- The Washington Times - Sunday, September 4, 2005

The devastation and death Hurricane Katrina left in its wake once again tests America’s inexhaustible ability to quickly recover from catastrophe.

That’s happening in New Orleans and the other Gulf Coast regions laid waste by a storm of previously unimaginable destruction, which led to the population’s exodus to higher ground and shut down key parts of our energy industry.

As bleak and chaotic as things may look across the shattered coastal states, this region will be hit by an even greater force than Katrina: the power of an $11 trillion economy to rebuild, repair and reclaim what was lost and destroyed.

An early sign was evident on Wall Street last week immediately following the storm, when stocks were tanking (before Wednesday’s rally), but construction company stocks flew high.

Investors knew one of the economic benefits of natural disasters is the explosion of insurance claims, reclamation projects and reconstruction spending that in time will total in the tens of billions of dollars.

As the waters recede and the massive cleanup and rebuilding begins, New Orleans and other besieged communities will need construction crews to restore bridges, repave roads and repair and reinforce levies breached by the storm. That will require an army of workers, including engineers, electricians, telecommunications workers, reclamation companies of all sorts, carpenters, plumbing contractors, health-care professionals and many others.

The Big Easy is one of our most exciting cities, with a large tourism industry. But it has a troubled history of massive poverty and one of the country’s highest crime rates, as we saw in the hundreds of looters who ravaged downtown stores.

But this city and other devastated areas will become employment central in the weeks and months to come as a wave of businesses move in to take advantage of an explosion in private and government construction.

The region also will benefit from significant federal spending. “As much as it takes,” Michael Chertoff, Homeland Security secretary, said last week, even as the government moved an armada of equipment, personnel and relief supplies to the affected regions.

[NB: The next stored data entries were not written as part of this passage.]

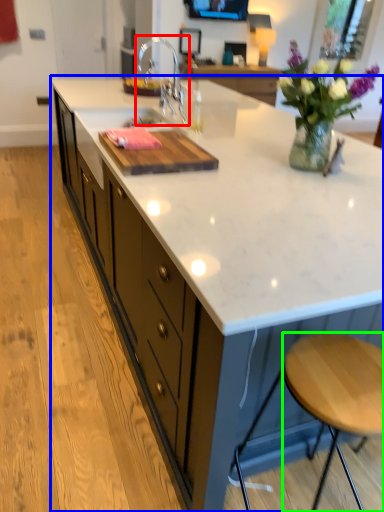 Question: Estimate the real-world distances between objects in this image. Which object is farther from tap (highlighted by a red box), countertop (highlighted by a blue box) or stool (highlighted by a green box)?

Choices:
 (A) countertop
 (B) stool

Answer: (B) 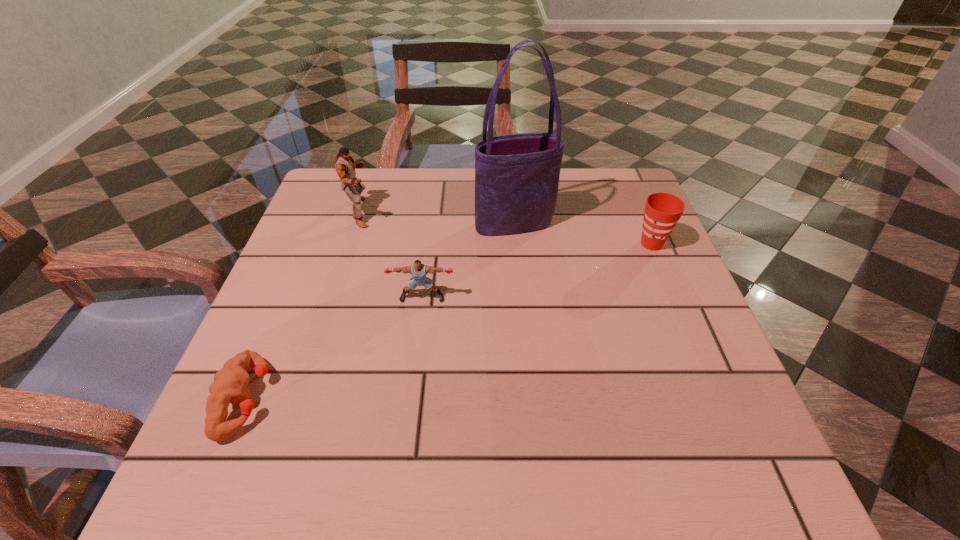 In the image, there is a desktop. At what (x,y) coordinates should I click in order to perform the action: click on free space at the far edge. Please return your answer as a coordinate pair (x, y). The image size is (960, 540). Looking at the image, I should click on (430, 168).

The height and width of the screenshot is (540, 960). In the image, there is a desktop. Identify the location of vacant space at the near edge. (425, 448).

You are a GUI agent. You are given a task and a screenshot of the screen. Output one action in this format:
    pyautogui.click(x=<x>, y=<y>)
    Task: Click on the free space at the left edge
    This screenshot has height=540, width=960.
    Given the screenshot: What is the action you would take?
    pyautogui.click(x=262, y=354)

The width and height of the screenshot is (960, 540). Identify the location of free space at the right edge of the desktop. (708, 332).

Find the location of a particular element. This screenshot has height=540, width=960. free space at the far right corner of the desktop is located at coordinates (593, 214).

This screenshot has height=540, width=960. I want to click on vacant space in between the second farthest puncher and the tote bag, so click(468, 261).

Where is `unoccupied area between the tallest object and the nearest object`? The height and width of the screenshot is (540, 960). unoccupied area between the tallest object and the nearest object is located at coordinates (380, 311).

Find the location of `unoccupied position between the tallest object and the cup`. unoccupied position between the tallest object and the cup is located at coordinates (583, 234).

This screenshot has width=960, height=540. I want to click on free area in between the second object from right to left and the nearest puncher, so click(x=380, y=311).

Identify the location of empty space that is in between the second shortest puncher and the rightmost object. (537, 271). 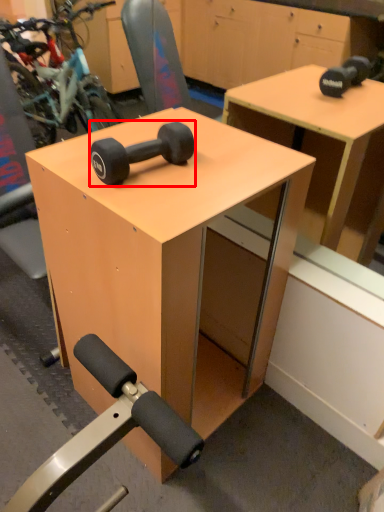 Question: From the image, what is the correct spatial relationship of dumbbell (annotated by the red box) in relation to table?

Choices:
 (A) right
 (B) left

Answer: (B) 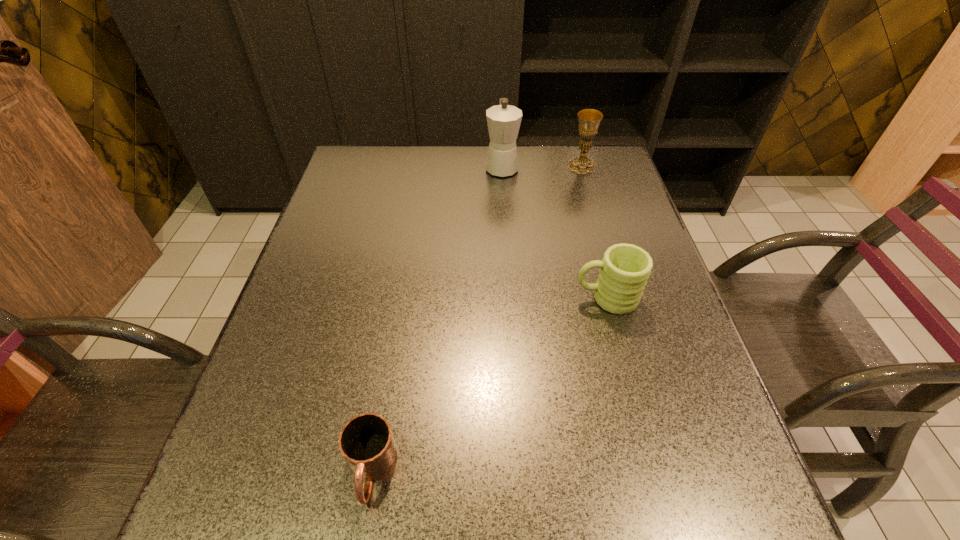 Image resolution: width=960 pixels, height=540 pixels. I want to click on vacant region located 0.260m on the side of the right mug with the handle, so click(x=459, y=298).

At what (x,y) coordinates should I click in order to perform the action: click on free spot located on the side of the right mug with the handle. Please return your answer as a coordinate pair (x, y). The height and width of the screenshot is (540, 960). Looking at the image, I should click on (406, 298).

Identify the location of coffeepot that is at the far edge. This screenshot has width=960, height=540. (503, 120).

Locate an element on the screen. The width and height of the screenshot is (960, 540). chalice that is at the far edge is located at coordinates (589, 119).

I want to click on object present at the near edge, so click(x=366, y=442).

Identify the location of chalice located at the right edge. (589, 119).

You are a GUI agent. You are given a task and a screenshot of the screen. Output one action in this format:
    pyautogui.click(x=<x>, y=<y>)
    Task: Click on the mug at the right edge
    
    Given the screenshot: What is the action you would take?
    pyautogui.click(x=624, y=270)

At what (x,y) coordinates should I click in order to perform the action: click on object located at the far right corner. Please return your answer as a coordinate pair (x, y). Looking at the image, I should click on (589, 119).

In order to click on vacant region at the far edge of the desktop in this screenshot , I will do `click(492, 185)`.

The image size is (960, 540). I want to click on free space at the near edge of the desktop, so click(362, 506). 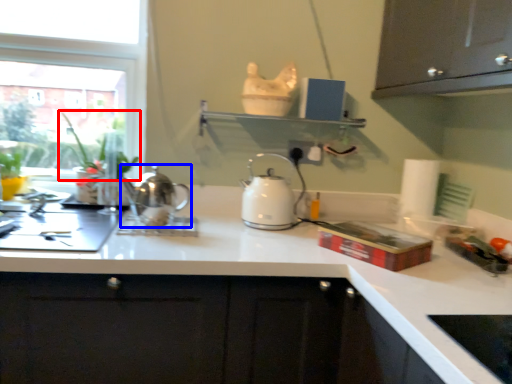 Question: Which of the following is the farthest to the observer, plant (highlighted by a red box) or kettle (highlighted by a blue box)?

Choices:
 (A) plant
 (B) kettle

Answer: (A) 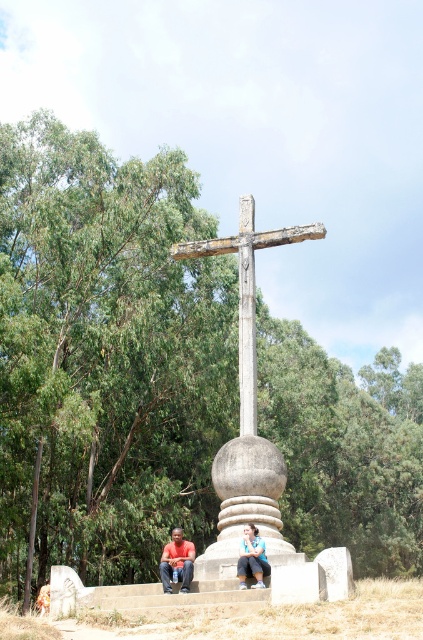 You are standing in front of the monument and want to take a photo of the weathered wood cross at center and the matte orange shirt at lower center. Which object should you frame first in your camera viewfinder to ensure both are in the shot?

The matte orange shirt at lower center should be framed first since the weathered wood cross at center is to the right of it, so positioning the shirt first allows the cross to naturally come into frame to its right.

You are standing at the base of the large stone cross monument and want to find the person wearing matte black clothing at center. According to the image, where would you look relative to the cross?

The person wearing matte black clothing at center is located at the coordinates point (176, 563), which is to the right side of the cross monument.

You are a photographer trying to capture a photo of the matte black clothing at center and the matte orange shirt at lower center. Based on their positions, which one should you focus on first if you want to include both in the frame without moving the camera?

The matte orange shirt at lower center should be focused on first because the matte black clothing at center is positioned to its right side, so adjusting focus to the left would ensure both are in frame. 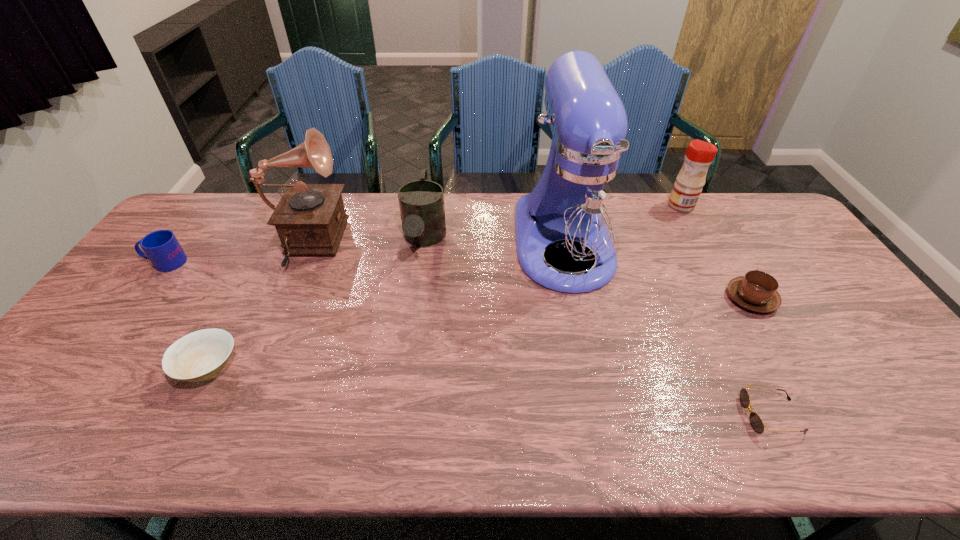 Locate an element on the screen. Image resolution: width=960 pixels, height=540 pixels. sunglasses is located at coordinates (756, 423).

Locate an element on the screen. This screenshot has width=960, height=540. free location located 0.310m at the mixing area of the mixer is located at coordinates (598, 405).

Where is `blank space located 0.250m on the horn of the seventh shortest object`? The image size is (960, 540). blank space located 0.250m on the horn of the seventh shortest object is located at coordinates (422, 247).

Locate an element on the screen. This screenshot has width=960, height=540. vacant space located on the front of the condiment is located at coordinates (702, 242).

The width and height of the screenshot is (960, 540). What are the coordinates of `free point located with the spout on the watering can` in the screenshot? It's located at (411, 331).

Find the location of a particular element. free region located 0.090m on the side of the cappuccino with the handle is located at coordinates (729, 261).

Locate an element on the screen. Image resolution: width=960 pixels, height=540 pixels. vacant space located 0.130m on the side of the cappuccino with the handle is located at coordinates [x=724, y=253].

This screenshot has height=540, width=960. I want to click on vacant area situated 0.390m on the side of the cappuccino with the handle, so coord(695,205).

Find the location of a particular element. vacant area situated 0.080m on the back of the bowl is located at coordinates (234, 319).

The image size is (960, 540). In order to click on free location located on the front-facing side of the sunglasses in this screenshot , I will do `click(603, 415)`. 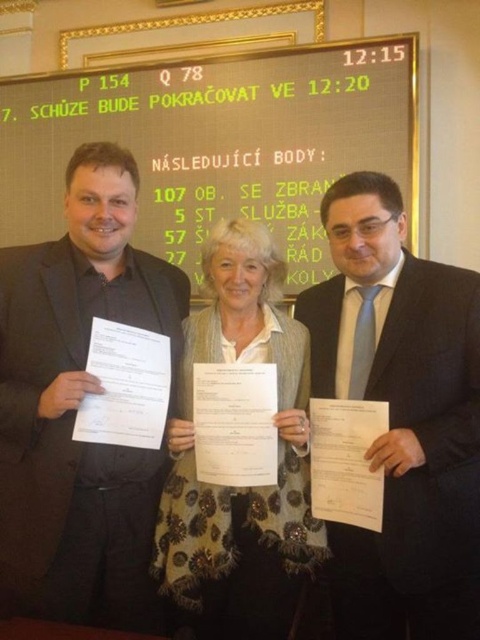 Is green digital display at upper center above floral-patterned scarf at center?

Correct, green digital display at upper center is located above floral-patterned scarf at center.

Identify the location of green digital display at upper center. This screenshot has width=480, height=640. (217, 141).

The height and width of the screenshot is (640, 480). What are the coordinates of `green digital display at upper center` in the screenshot? It's located at (217, 141).

Which is more to the right, dark suit at center or floral-patterned scarf at center?

dark suit at center

Measure the distance between dark suit at center and camera.

The distance of dark suit at center from camera is 5.97 feet.

Does point (420, 474) come closer to viewer compared to point (286, 344)?

Yes, it is in front of point (286, 344).

Find the location of `dark suit at center`. dark suit at center is located at coordinates (402, 417).

Is green digital display at upper center to the right of black suit at center from the viewer's perspective?

Correct, you'll find green digital display at upper center to the right of black suit at center.

Based on the photo, is the position of green digital display at upper center more distant than that of black suit at center?

Yes, it is behind black suit at center.

Measure the distance between green digital display at upper center and camera.

The distance of green digital display at upper center from camera is 3.07 meters.

Identify the location of green digital display at upper center. (217, 141). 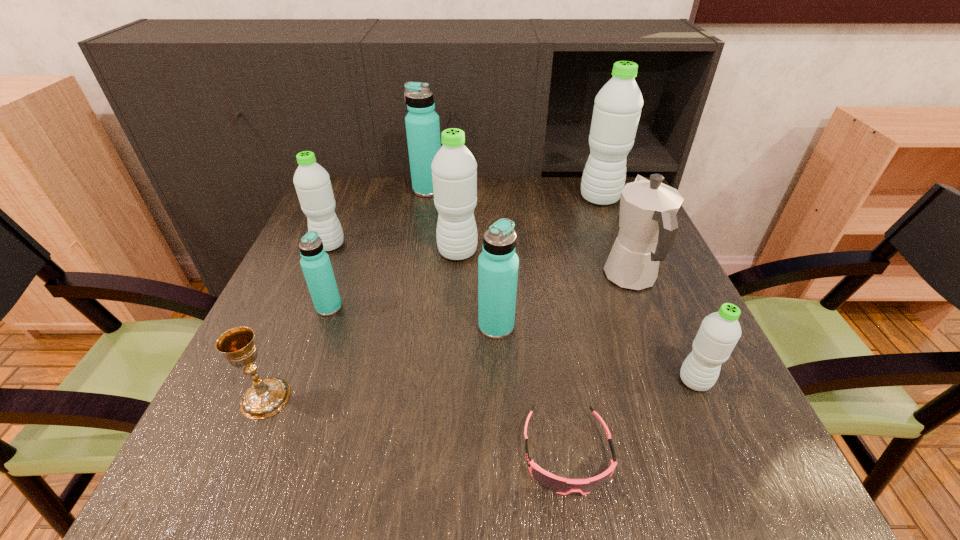 This screenshot has width=960, height=540. I want to click on the smallest blue water bottle, so click(x=315, y=263).

This screenshot has height=540, width=960. Find the location of `the nearest green water bottle`. the nearest green water bottle is located at coordinates 719,332.

You are a GUI agent. You are given a task and a screenshot of the screen. Output one action in this format:
    pyautogui.click(x=<x>, y=<y>)
    Task: Click on the smallest green water bottle
    The width and height of the screenshot is (960, 540).
    Given the screenshot: What is the action you would take?
    pyautogui.click(x=719, y=332)

This screenshot has width=960, height=540. In order to click on chalice in this screenshot , I will do `click(265, 397)`.

Find the location of a particular element. This screenshot has width=960, height=540. goggles is located at coordinates (560, 485).

The height and width of the screenshot is (540, 960). I want to click on pink goggles, so pos(560,485).

Find the location of a particular element. Image resolution: width=960 pixels, height=540 pixels. free point located on the front of the farthest green water bottle is located at coordinates (615, 238).

The height and width of the screenshot is (540, 960). I want to click on free spot located on the front of the farthest blue water bottle, so click(x=423, y=215).

Locate an element on the screen. vacant region located 0.330m on the front of the third green water bottle from right to left is located at coordinates (449, 384).

You are a GUI agent. You are given a task and a screenshot of the screen. Output one action in this format:
    pyautogui.click(x=<x>, y=<y>)
    Task: Click on the free space located on the front of the gray coffeepot
    Image resolution: width=960 pixels, height=540 pixels.
    Given the screenshot: What is the action you would take?
    pyautogui.click(x=664, y=362) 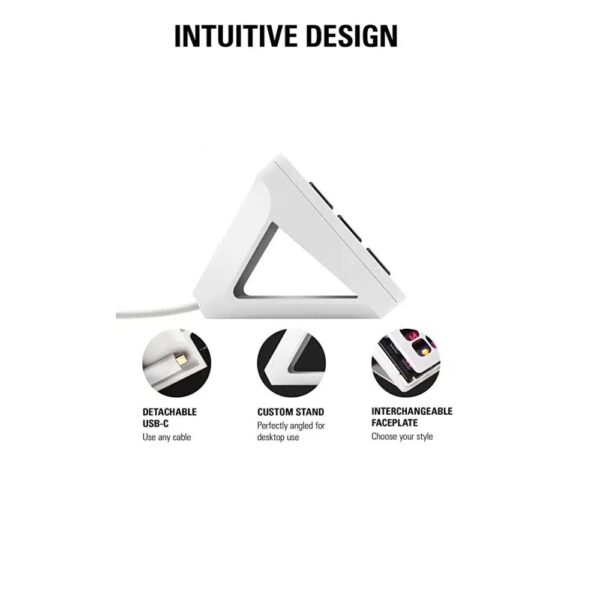 The image size is (600, 600). Find the location of `side of tablet stand`. side of tablet stand is located at coordinates (280, 367), (228, 272). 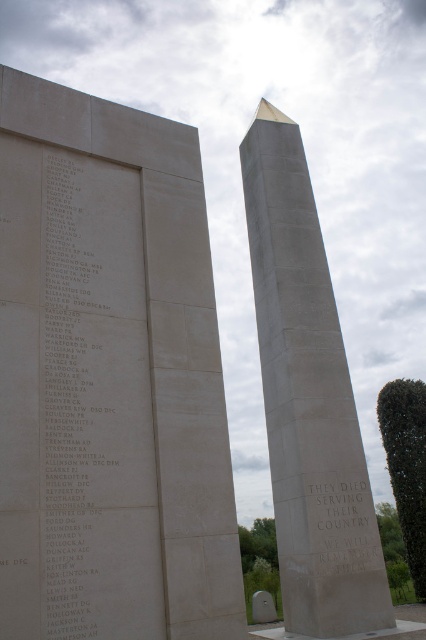 Is matte stone memorial at center to the left of white stone plaque at left from the viewer's perspective?

Incorrect, matte stone memorial at center is not on the left side of white stone plaque at left.

Between matte stone memorial at center and white stone plaque at left, which one appears on the right side from the viewer's perspective?

Positioned to the right is matte stone memorial at center.

Is point (206, 552) farther from viewer compared to point (60, 516)?

That is True.

The height and width of the screenshot is (640, 426). What are the coordinates of `matte stone memorial at center` in the screenshot? It's located at (109, 378).

Between white stone obelisk at center and white stone text at center, which one is positioned lower?

white stone text at center is lower down.

Consider the image. Which is more to the left, white stone obelisk at center or white stone text at center?

white stone obelisk at center

Does point (276, 436) come farther from viewer compared to point (376, 536)?

Yes.

You are a GUI agent. You are given a task and a screenshot of the screen. Output one action in this format:
    pyautogui.click(x=<x>, y=<y>)
    Task: Click on the white stone obelisk at center
    The height and width of the screenshot is (640, 426).
    Given the screenshot: What is the action you would take?
    pyautogui.click(x=307, y=400)

This screenshot has width=426, height=640. Describe the element at coordinates (69, 401) in the screenshot. I see `white stone plaque at left` at that location.

Which is behind, point (46, 516) or point (368, 524)?

Positioned behind is point (368, 524).

The height and width of the screenshot is (640, 426). What do you see at coordinates (69, 401) in the screenshot?
I see `white stone plaque at left` at bounding box center [69, 401].

Find the location of a particular element. white stone plaque at left is located at coordinates (69, 401). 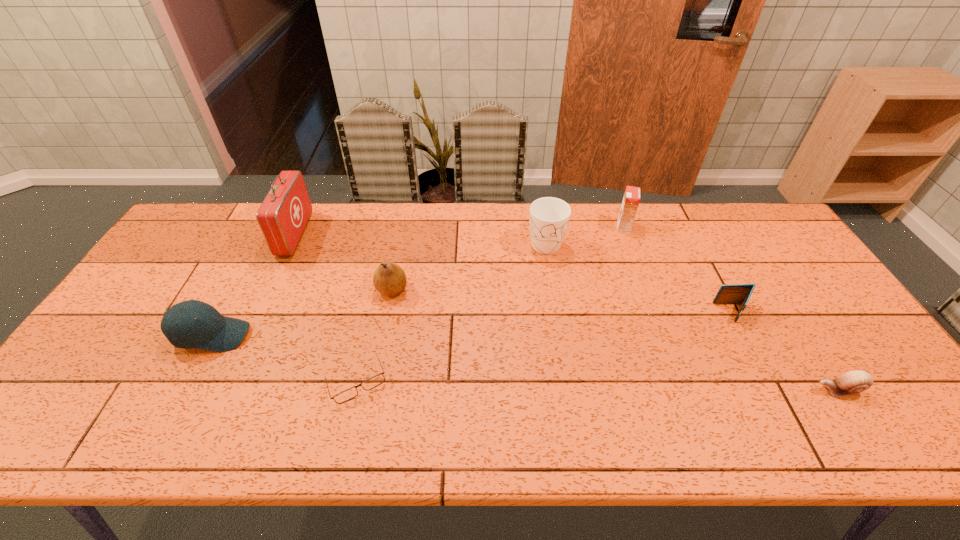 Find the location of a particular element. The width and height of the screenshot is (960, 540). the first-aid kit is located at coordinates (283, 215).

Where is `mug`? The image size is (960, 540). mug is located at coordinates (549, 217).

This screenshot has width=960, height=540. What are the coordinates of `orange juice` in the screenshot? It's located at (631, 199).

At what (x,y) coordinates should I click in order to perform the action: click on the fifth nearest object. Please return your answer as a coordinate pair (x, y). Looking at the image, I should click on (389, 279).

I want to click on baseball cap, so click(x=211, y=331).

At what (x,y) coordinates should I click in order to perform the action: click on wallet. Please return your answer as a coordinate pair (x, y). Looking at the image, I should click on (735, 293).

This screenshot has width=960, height=540. Identify the location of the rightmost object. (855, 381).

This screenshot has height=540, width=960. Find the location of `spectacles`. spectacles is located at coordinates (346, 395).

Where is `vacant space situated 0.130m on the side of the tallest object with the first aid cross symbol`? Image resolution: width=960 pixels, height=540 pixels. vacant space situated 0.130m on the side of the tallest object with the first aid cross symbol is located at coordinates (344, 234).

The height and width of the screenshot is (540, 960). I want to click on vacant position located on the side of the mug with the handle, so click(x=561, y=342).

While President Bush was criticized for not responding quickly enough, he mobilized a recovery effort by Wednesday that included a dozen departments and agencies, from the Pentagon to the Federal Emergency Management Agency.

An emergency assistance bill that, as of this writing, was speeding through Congress Friday will pump $10.5 billion in federal disaster aid to cities and towns to cope with the recovery costs. A much bigger assistance bill is expected to pass in the weeks to come.

But there were even bigger economic problems at stake due to the disaster, principally the shutdown of oil rigs, pipelines and refineries in the Gulf region. Forecasters say this and other collateral economic interruptions in communications, railroad and interstate trucking will slow the nation’s economic growth. But that remains to be seen.

Mr. Bush correctly tapped into the Strategic Petroleum Reserve to maintain existing oil supplies. But gasoline prices still shot up to $3 or more per gallon in many areas on fears of oil shortages and a decline in refinery output.

One possibility: A temporary cut or suspension in federal gas taxes that would help beleaguered drivers cope with rising prices until all area oil rigs and refineries are fully operational.

But after all is said and done, some fundamental things will not change. New Orleans will still be below sea level and vulnerable to future storms, which could be even more powerful than Katrina. This means regional infrastructure must to be reinforced with stronger sea walls and levies and more sophisticated drainage systems.

Stricter building development regulations are needed as well. Homes, casinos and other developments foolishly built along the coast took the storm’s full brunt and were demolished. Shore zones must be made off-limits for new building.

The paths hurricanes take are often unpredictable. But we can be sure the Gulf will spawn more of them. And it’s a good bet a future storm could make Katrina seem mild by comparison.

The time to better prepare is now.

Donald Lambro, chief political correspondent of The Washington Times, is a nationally syndicated columnist.